During apoptosis, surface-exposed phosphatidylserine (PS) offers a recognition signal for clearance of apoptotic cells by macrophages and other scavenger cells (43). This overexpression of surface PS is supported by our finding of a considerable increase in PBLs with positive FITC-labeled annexin V staining in patients with active AOSD and patients with SLE. Increased numbers of apoptotic lymphocytes in patients with active AOSD may occur as a result of increased apoptosis of circulating cells, or because of defective clearance. Although there are no data concerning the clearance of apoptotic cells in AOSD compared with SLE, impaired clearance of apoptotic cells is already known to be a hallmark of SLE (44, 45). Increased apoptosis of lymphocytes together with impaired engulfment of early apoptotic cells may cause secondary necrosis and release of intracellular autoantigens, and then trigger autoimmune reactions in SLE (46, 47). Moreover, the presence of apoptotic cells may shift the helper T cells' response toward Th2 cells that characterize the immune response in SLE (48), while a predominance of Th1 cells was observed in AOSD (10). Additionally, elevation of C-reactive protein, which is a common finding in AOSD patients, enhanced opsonization and phagocytosis of apoptotic cells by macrophage (49) and hyperferritinemia, which is a hallmark of AOSD patients (50), may be a marker of excessive macrophage activation (51). Our data suggest that the increased apoptotic lymphocytes in peripheral blood from patients with active AOSD are not due to defective clearance. This hypothesis may be supported by the absence of antinuclear antibodies (18) and the self-limited course in a majority of AOSD patients (12, 52).
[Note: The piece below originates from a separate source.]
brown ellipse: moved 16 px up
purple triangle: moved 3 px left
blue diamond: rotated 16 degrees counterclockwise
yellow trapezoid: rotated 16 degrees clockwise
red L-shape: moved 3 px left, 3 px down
In conclusion, accelerated in vitro apoptosis, both spontaneous and IL-18–stimulated, was found in patients with active AOSD and patients with SLE, and may be a common characteristic of systemic inflammatory diseases. IL-18 may play an important role in apoptosis by augmenting FasL and p53 expression on PBMCs from AOSD patients and SLE patients. Although the present study does not directly address the causative role of IL-18 and apoptosis in the pathogenesis of AOSD, our work may provide a new insight into the effects of IL-18 on the regulation of apoptosis-related genes in this disease.